Task details – Search the records below for the word "client". Copy each line where it occurs.

*** Opening Input data ***

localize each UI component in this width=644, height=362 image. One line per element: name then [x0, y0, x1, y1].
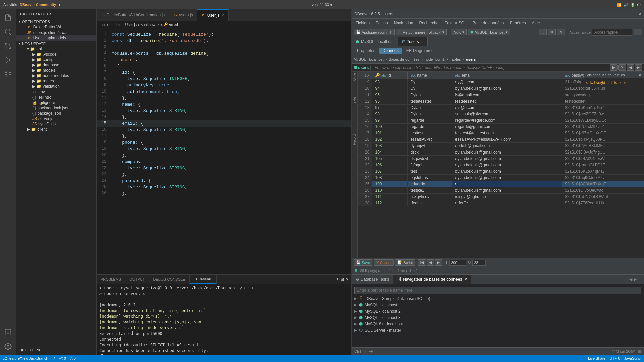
apply-commit-button[interactable]: 💾 Appliquer (commit) [354, 29, 395, 35]
filter-input[interactable] [372, 65, 609, 71]
subtab-er-diagramme[interactable]: ER Diagramme [403, 48, 437, 54]
table-row[interactable]: 12 96 testete​sstet testete​sstet testet… [358, 98, 644, 105]
nav-item-mysql-localhost-2[interactable]: ▶ ⬢ MySQL - localhost 2 [352, 308, 644, 314]
bottom-more-btn[interactable]: ⋮ [638, 277, 642, 282]
dbeaver-tab-mysql-localhost[interactable]: ⬢ MySQL - localhost [352, 37, 398, 46]
texte-label[interactable]: Texte [352, 96, 357, 106]
bottom-prev-btn[interactable]: ◀ [629, 277, 632, 282]
tree-config[interactable]: ▶ 📁 config [16, 57, 96, 62]
table-row[interactable]: 13 97 Dylan dis@g.com $2a$10$oKppAgzN57 [358, 105, 644, 111]
refresh-button[interactable]: ↻ [557, 29, 565, 35]
tab-users[interactable]: JS users.js [169, 9, 197, 21]
cancel-button[interactable]: ✕ Cancel [374, 259, 394, 266]
dbeaver-close[interactable]: × [639, 12, 641, 16]
filter-prev-btn[interactable]: ◀ [627, 64, 634, 71]
tree-vscode[interactable]: ▶ 📁 .vscode [16, 52, 96, 57]
bc-tables[interactable]: Tables [450, 57, 461, 61]
tree-syncdb[interactable]: JS syncDb.js [16, 121, 96, 127]
tab-userjs[interactable]: JS User.js × [197, 9, 229, 21]
table-row[interactable]: 18 102 essaisAvPR essaisAvPR@essaisAvPR.… [358, 136, 644, 143]
subtab-donnees[interactable]: Données [379, 48, 402, 54]
db-table-wrapper[interactable]: Visionneuse de valeurs × sdwfsd@dsffds.c… [358, 72, 644, 258]
tab-database-tasks[interactable]: ⚙ Database Tasks [352, 275, 393, 284]
filter-clear-btn[interactable]: ✕ [618, 64, 626, 71]
table-row[interactable]: 22 106 fsfbgdb dylan.belouis@gmail.com $… [358, 162, 644, 168]
code-editor[interactable]: 1 const Sequelize = require('sequelize')… [97, 28, 351, 274]
activity-source-control[interactable] [2, 40, 14, 52]
tab-close-button[interactable]: × [221, 13, 224, 18]
tab-nav-bases[interactable]: 🗄 Navigateur de bases de données × [393, 275, 471, 284]
activities-label[interactable]: Activités [3, 3, 17, 7]
dbeaver-menu-editeur-sql[interactable]: Editeur SQL [442, 20, 469, 26]
language-label[interactable]: JavaScript [624, 356, 641, 360]
bc-node-login1[interactable]: node_login1 [425, 57, 445, 61]
tree-models[interactable]: ▶ 📁 models [16, 68, 96, 73]
open-editor-delete[interactable]: JS DeleteButtonWi... [16, 24, 96, 30]
dbeaver-menu-navigation[interactable]: Navigation [391, 20, 416, 26]
tree-eslintrc[interactable]: { } .eslintrc [16, 95, 96, 100]
auto-button[interactable]: Auto ▾ [451, 29, 467, 35]
errors-label[interactable]: ⓪ 0 [59, 356, 66, 361]
table-row[interactable]: 14 98 Dylan sdccouis@sfw.com $2a$10$actZ… [358, 111, 644, 117]
filter-next-btn[interactable]: ▶ [635, 64, 642, 71]
nfc-update-header[interactable]: ▾ NFC-UPDATE [16, 41, 96, 46]
bc-users-table[interactable]: users [466, 57, 476, 61]
grille-label[interactable]: Grille [352, 72, 357, 82]
open-editors-header[interactable]: ▾ OPEN EDITORS [16, 19, 96, 24]
tree-database[interactable]: ▶ 📁 database [16, 62, 96, 68]
grid-layout-button[interactable]: ⊞ [539, 29, 547, 35]
sort-button[interactable]: ⇅ [548, 29, 556, 35]
limit-refresh-icon[interactable]: ↻ [468, 260, 471, 265]
tree-server[interactable]: JS server.js [16, 116, 96, 121]
nav-first[interactable]: |◀ [418, 259, 426, 266]
terminal-close-icon[interactable]: × [346, 277, 348, 282]
dbeaver-menu-edition[interactable]: Edition [373, 20, 391, 26]
connection-button[interactable]: ⬢ MySQL - localhost ▾ [468, 29, 510, 35]
tab-problems[interactable]: PROBLEMS [97, 275, 125, 284]
dbeaver-menu-base-donnees[interactable]: Base de données [470, 20, 506, 26]
tree-pkg[interactable]: { } package.json [16, 111, 96, 116]
th-email[interactable]: abc email [452, 72, 562, 79]
bc-mysql-localhost[interactable]: MySQL - localhost [354, 57, 383, 61]
th-id[interactable]: 🔑 abc id [372, 72, 408, 79]
bc-bases-donnees[interactable]: Bases de données [389, 57, 419, 61]
save-button[interactable]: 💾 Save [354, 259, 372, 266]
table-row[interactable]: 23 107 test dylan.belouis@gmail.com $2a$… [358, 168, 644, 175]
table-row[interactable]: 17 101 testtest testtest@testtest.com $2… [358, 130, 644, 136]
tree-client[interactable]: ▶ 📁 client [16, 127, 96, 132]
table-row[interactable]: 27 111 hcxgvhsdv iuisgvi@hghdf.co $2a$10… [358, 194, 644, 200]
activity-files[interactable] [2, 12, 14, 23]
activity-settings[interactable] [2, 341, 14, 352]
dbeaver-minimize[interactable]: ─ [628, 12, 631, 16]
tree-validation[interactable]: ▶ 📁 validation [16, 84, 96, 89]
table-row[interactable]: 21 105 dsqcvdsvb dylan.belouis@gmail.com… [358, 156, 644, 162]
table-row[interactable]: 25 109 eduardo e| $2a$10$3C8iuoTIsXqE [358, 181, 644, 187]
filter-apply-btn[interactable]: ▶ [610, 64, 618, 71]
value-viewer-close[interactable]: × [639, 73, 641, 77]
terminal-content[interactable]: > nodejs-mysql-sequelize@1.0.0 server /h… [97, 284, 351, 355]
table-row[interactable]: 16 100 regarde regarde@gmail.com $2a$10$… [358, 124, 644, 130]
tab-debug-console[interactable]: DEBUG CONSOLE [149, 275, 190, 284]
table-row[interactable]: 20 104 dscx dylan.belouis@gmail.com $2a$… [358, 149, 644, 156]
dbeaver-menu-aide[interactable]: Aide [529, 20, 543, 26]
tree-api[interactable]: ▾ 📁 api [16, 46, 96, 52]
row-count-input[interactable] [472, 260, 486, 266]
dbeaver-menu-fenetres[interactable]: Fenêtres [507, 20, 528, 26]
td-email[interactable]: e| [452, 181, 562, 187]
terminal-plus-icon[interactable]: + [336, 277, 339, 282]
rollback-button[interactable]: ↩ Retour arrière (rollback) ▾ [396, 29, 447, 35]
nav-item-mysql-localhost[interactable]: ▶ ⬢ MySQL - localhost [352, 302, 644, 308]
toolbar-btn-more[interactable]: ⋮ [634, 29, 642, 35]
users-tab-close[interactable]: × [421, 39, 423, 44]
tab-terminal[interactable]: TERMINAL [190, 275, 217, 284]
tree-gitignore[interactable]: 🔒 .gitignore [16, 100, 96, 105]
open-editor-users[interactable]: JS users.js client/src... [16, 30, 96, 35]
outline-header[interactable]: ▶ OUTLINE [19, 347, 94, 353]
nav-prev[interactable]: ◀ [427, 259, 434, 266]
table-row[interactable]: 28 112 rfedhjvr erferffe $2a$10$776PeaUU… [358, 200, 644, 206]
dbeaver-menu-recherche[interactable]: Recherche [416, 20, 441, 26]
tree-node-modules[interactable]: ▶ 📁 node_modules [16, 73, 96, 78]
tree-env[interactable]: ⚙ .env [16, 89, 96, 95]
live-share-label[interactable]: Live Share [588, 356, 606, 360]
activity-search[interactable] [2, 26, 14, 38]
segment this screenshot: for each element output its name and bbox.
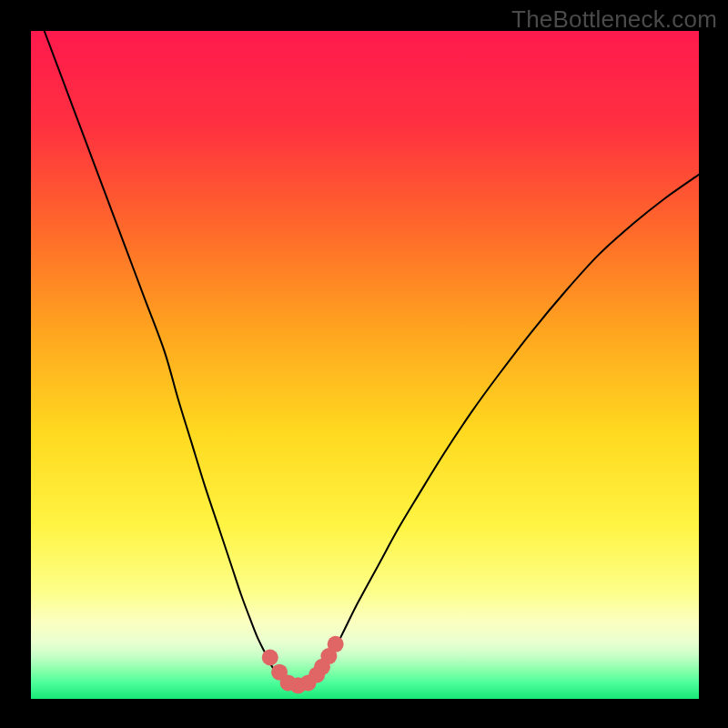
watermark-text: TheBottleneck.com	[511, 5, 717, 34]
valley-marker	[328, 636, 344, 652]
valley-marker	[262, 649, 278, 665]
bottleneck-curve-chart	[31, 31, 699, 699]
chart-frame: TheBottleneck.com	[0, 0, 728, 728]
plot-background	[31, 31, 699, 699]
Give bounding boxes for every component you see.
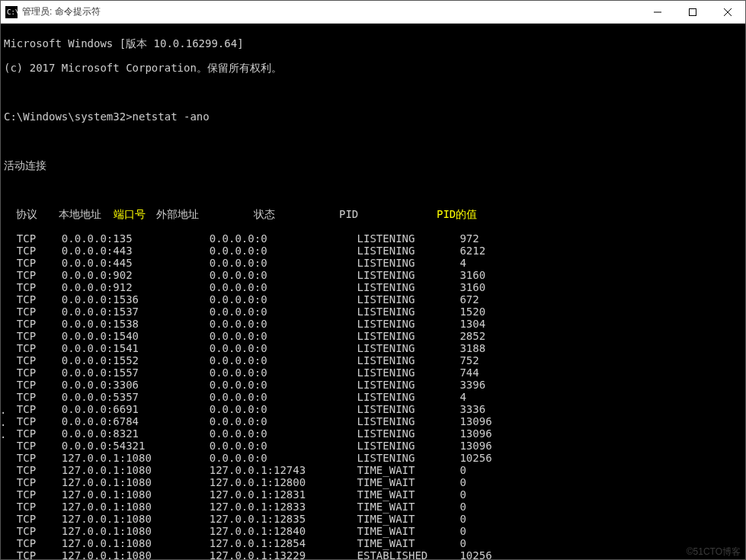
table-row: TCP 0.0.0.0:1541 0.0.0.0:0 LISTENING 318… bbox=[4, 342, 742, 354]
table-row: TCP 0.0.0.0:8321 0.0.0.0:0 LISTENING 130… bbox=[4, 427, 742, 440]
blank-line bbox=[4, 135, 742, 147]
banner-line-2: (c) 2017 Microsoft Corporation。保留所有权利。 bbox=[4, 62, 742, 74]
command-prompt-window: C:\ 管理员: 命令提示符 Microsoft Windows [版本 10.… bbox=[0, 0, 746, 560]
cmd-icon: C:\ bbox=[5, 6, 18, 18]
header-pid: PID bbox=[339, 208, 437, 220]
header-state: 状态 bbox=[254, 208, 339, 220]
netstat-rows: TCP 0.0.0.0:135 0.0.0.0:0 LISTENING 972 … bbox=[4, 232, 742, 559]
table-row: TCP 127.0.0.1:1080 127.0.0.1:12800 TIME_… bbox=[4, 476, 742, 488]
table-row: TCP 0.0.0.0:902 0.0.0.0:0 LISTENING 3160 bbox=[4, 269, 742, 281]
table-row: TCP 0.0.0.0:6691 0.0.0.0:0 LISTENING 333… bbox=[4, 403, 742, 415]
command: netstat -ano bbox=[133, 110, 210, 123]
table-row: TCP 127.0.0.1:1080 127.0.0.1:12831 TIME_… bbox=[4, 488, 742, 501]
table-row: TCP 0.0.0.0:1536 0.0.0.0:0 LISTENING 672 bbox=[4, 293, 742, 306]
header-proto: 协议 bbox=[16, 208, 59, 220]
terminal-output[interactable]: Microsoft Windows [版本 10.0.16299.64] (c)… bbox=[1, 24, 745, 559]
table-row: TCP 0.0.0.0:912 0.0.0.0:0 LISTENING 3160 bbox=[4, 281, 742, 293]
table-row: TCP 127.0.0.1:1080 127.0.0.1:12835 TIME_… bbox=[4, 513, 742, 525]
header-pid-value: PID的值 bbox=[437, 208, 477, 220]
table-row: TCP 0.0.0.0:3306 0.0.0.0:0 LISTENING 339… bbox=[4, 379, 742, 391]
table-row: TCP 0.0.0.0:135 0.0.0.0:0 LISTENING 972 bbox=[4, 232, 742, 245]
table-row: TCP 0.0.0.0:6784 0.0.0.0:0 LISTENING 130… bbox=[4, 415, 742, 427]
table-row: TCP 0.0.0.0:5357 0.0.0.0:0 LISTENING 4 bbox=[4, 391, 742, 403]
window-controls bbox=[640, 1, 745, 23]
svg-text:C:\: C:\ bbox=[7, 8, 18, 16]
table-row: TCP 127.0.0.1:1080 127.0.0.1:12833 TIME_… bbox=[4, 501, 742, 513]
table-row: TCP 0.0.0.0:1552 0.0.0.0:0 LISTENING 752 bbox=[4, 354, 742, 366]
header-foreign: 外部地址 bbox=[156, 208, 254, 220]
table-row: TCP 127.0.0.1:1080 127.0.0.1:13229 ESTAB… bbox=[4, 549, 742, 559]
table-row: TCP 0.0.0.0:1537 0.0.0.0:0 LISTENING 152… bbox=[4, 306, 742, 318]
blank-line bbox=[4, 184, 742, 196]
table-row: TCP 0.0.0.0:1538 0.0.0.0:0 LISTENING 130… bbox=[4, 318, 742, 330]
banner-line-1: Microsoft Windows [版本 10.0.16299.64] bbox=[4, 37, 742, 50]
prompt-line: C:\Windows\system32>netstat -ano bbox=[4, 110, 742, 123]
table-row: TCP 127.0.0.1:1080 127.0.0.1:12840 TIME_… bbox=[4, 525, 742, 537]
table-row: TCP 0.0.0.0:1557 0.0.0.0:0 LISTENING 744 bbox=[4, 366, 742, 379]
blank-line bbox=[4, 86, 742, 98]
table-row: TCP 0.0.0.0:1540 0.0.0.0:0 LISTENING 285… bbox=[4, 330, 742, 342]
cropped-text-fragment: ... bbox=[0, 404, 6, 440]
table-row: TCP 127.0.0.1:1080 127.0.0.1:12854 TIME_… bbox=[4, 537, 742, 549]
window-title: 管理员: 命令提示符 bbox=[22, 5, 640, 18]
table-row: TCP 127.0.0.1:1080 0.0.0.0:0 LISTENING 1… bbox=[4, 452, 742, 464]
close-button[interactable] bbox=[710, 1, 745, 23]
prompt: C:\Windows\system32> bbox=[4, 110, 133, 123]
table-row: TCP 127.0.0.1:1080 127.0.0.1:12743 TIME_… bbox=[4, 464, 742, 476]
header-port-label: 端口号 bbox=[114, 208, 156, 220]
header-local: 本地地址 bbox=[59, 208, 114, 220]
netstat-header: 协议本地地址端口号外部地址状态PIDPID的值 bbox=[4, 208, 742, 220]
minimize-button[interactable] bbox=[640, 1, 675, 23]
table-row: TCP 0.0.0.0:443 0.0.0.0:0 LISTENING 6212 bbox=[4, 245, 742, 257]
svg-rect-3 bbox=[690, 8, 696, 15]
section-title: 活动连接 bbox=[4, 159, 742, 171]
table-row: TCP 0.0.0.0:445 0.0.0.0:0 LISTENING 4 bbox=[4, 257, 742, 269]
titlebar[interactable]: C:\ 管理员: 命令提示符 bbox=[1, 1, 745, 24]
table-row: TCP 0.0.0.0:54321 0.0.0.0:0 LISTENING 13… bbox=[4, 440, 742, 452]
maximize-button[interactable] bbox=[675, 1, 710, 23]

*** Closing Input data ***

Your response –
tree-client[interactable]: ▶ 📁 client [16, 127, 96, 132]
open-editor-users[interactable]: JS users.js client/src... [16, 30, 96, 35]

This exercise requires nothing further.